Terrance O’Reilly resides in a small but comfortable log home on an acreage near the town of Eaganville.
He owns the only monument business in the Upper Ottawa Valley. A thick-set man, almost six feet in height, Terrance has the brawny arms, calloused hands and broad shoulders of a person used to strenuous physical work.
His eyes twinkled as he smoothed down his thin tongue of black hair.
“I may be a little sparse on top, but by gorrah,” he explains as he points to his splayed size 12 boots, “no one can say I don’t have broad understanding!”
As we sat down outside his workshop, I asked Terrance how he came to be a stone carver.
“About 40 years ago, my da had a sawmill near the Bonnechere River. In winter, we’d go into the woods to cut trees. Come early spring when the ice left, we’d haul those logs to the river where they’d be floated downstream to the mill.
“One spring, my da hired two men—brothers they were. They was real good with the peavey hook and agile on them logs. One day, those two was workin’ on those logs, when one of the fella’s slipped off and those logs rolled right over him!

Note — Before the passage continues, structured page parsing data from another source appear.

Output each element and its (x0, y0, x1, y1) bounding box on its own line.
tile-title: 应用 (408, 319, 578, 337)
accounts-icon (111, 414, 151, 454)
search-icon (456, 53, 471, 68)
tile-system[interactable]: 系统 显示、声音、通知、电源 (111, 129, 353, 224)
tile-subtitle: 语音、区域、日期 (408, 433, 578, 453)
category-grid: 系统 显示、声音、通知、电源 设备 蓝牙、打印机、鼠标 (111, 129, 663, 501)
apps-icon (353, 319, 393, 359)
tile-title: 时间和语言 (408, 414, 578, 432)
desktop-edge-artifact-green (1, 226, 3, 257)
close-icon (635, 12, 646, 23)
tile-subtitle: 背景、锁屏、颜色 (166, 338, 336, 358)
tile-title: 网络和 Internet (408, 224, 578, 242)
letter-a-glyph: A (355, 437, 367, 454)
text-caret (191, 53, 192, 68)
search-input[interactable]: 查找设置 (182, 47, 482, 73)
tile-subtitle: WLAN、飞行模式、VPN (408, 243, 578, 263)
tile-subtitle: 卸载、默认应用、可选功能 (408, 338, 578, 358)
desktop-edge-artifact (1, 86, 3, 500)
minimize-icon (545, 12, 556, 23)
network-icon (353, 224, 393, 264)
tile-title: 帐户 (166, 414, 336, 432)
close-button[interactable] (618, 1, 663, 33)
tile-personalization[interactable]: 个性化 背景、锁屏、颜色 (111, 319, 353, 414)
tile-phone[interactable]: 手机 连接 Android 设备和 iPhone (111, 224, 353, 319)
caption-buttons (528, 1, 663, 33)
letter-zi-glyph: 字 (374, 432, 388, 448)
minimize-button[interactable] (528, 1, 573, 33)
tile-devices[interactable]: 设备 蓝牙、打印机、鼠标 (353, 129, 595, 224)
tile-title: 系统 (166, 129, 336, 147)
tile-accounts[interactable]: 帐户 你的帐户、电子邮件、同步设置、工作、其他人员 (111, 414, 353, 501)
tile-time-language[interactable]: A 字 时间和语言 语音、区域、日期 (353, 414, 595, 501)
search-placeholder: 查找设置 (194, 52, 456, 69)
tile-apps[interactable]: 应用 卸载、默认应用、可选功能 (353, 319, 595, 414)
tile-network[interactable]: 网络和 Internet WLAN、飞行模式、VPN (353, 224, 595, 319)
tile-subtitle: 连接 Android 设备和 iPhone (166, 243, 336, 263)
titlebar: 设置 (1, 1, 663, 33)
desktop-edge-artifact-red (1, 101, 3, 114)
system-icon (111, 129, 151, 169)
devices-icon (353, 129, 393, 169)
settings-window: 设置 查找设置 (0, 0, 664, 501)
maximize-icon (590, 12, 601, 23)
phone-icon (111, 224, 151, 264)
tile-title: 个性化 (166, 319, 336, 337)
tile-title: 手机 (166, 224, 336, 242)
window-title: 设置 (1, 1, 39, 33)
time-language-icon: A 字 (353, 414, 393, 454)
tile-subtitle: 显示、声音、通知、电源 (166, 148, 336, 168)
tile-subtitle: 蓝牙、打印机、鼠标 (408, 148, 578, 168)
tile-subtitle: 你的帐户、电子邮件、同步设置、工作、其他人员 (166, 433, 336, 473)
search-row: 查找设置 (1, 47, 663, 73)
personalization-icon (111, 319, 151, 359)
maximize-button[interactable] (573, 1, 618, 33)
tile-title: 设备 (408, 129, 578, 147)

It was terrible—first tragedy we’d had.
“Well, a few days later, the other brother, he came to me said he’d seen me do a lot of whittling and carving and since he couldn’t afford to send his brother’s body home, would I carve him a stone?
“So that’s how I got started and that’s how I got my little dog Bobby,” he said pointing to a Skye terrier curled up on his house steps.
“You see, one afternoon about four years ago, I was workin’ in a cemetery settin’ a stone when I hears a kinda’ moaning coming from one of the graves. Now, I don’t believe in ghosts, not for a moment, but that sound sure made the hairs rise on the back of my neck. When I heard it again, I walked over to the area where I thought it was coming from.
“Curled up beneath one of the grave stones was a little mite of a dog. He was dirty, thin and shaking. I picked him up in my arms and brought him home. I fed him, cleaned him up and he’s been my little companion ever since. I call him Bobby after the famous Scottish Greyfrier’s Bobby.”
I asked Terrance what had been his most unusual and challenging carving.
Without hesitation he replied, “the Las Vegas dancing girl. Yep, that sure was a strange one. A very pretty lady visited my shop one day. Said she once lived in the area. She brought a photo of herself as a dancing girl and asked if I could carve it on a marble stone. Well, I took a look and said I could do the form but I’d hafta’ make the detail simple. She said a simple form would be okay. D’you know it took me a good six months of carving?
After I notified her that the project was completed, she arrived here a couple of weeks later along with a van and driver to have that stone trucked back to Las Vegas. Before she left, she told me that she’d danced to her husband’s tune all her married life and now she would dance on his grave forever.”
I asked Terrance if he’d developed a philosophy of life.
Terrance gazed out across his spaded garden to the sun-dabbled woods. “My da always said: ‘Treat the world and the people in it with respect and don’t take more than your share’.”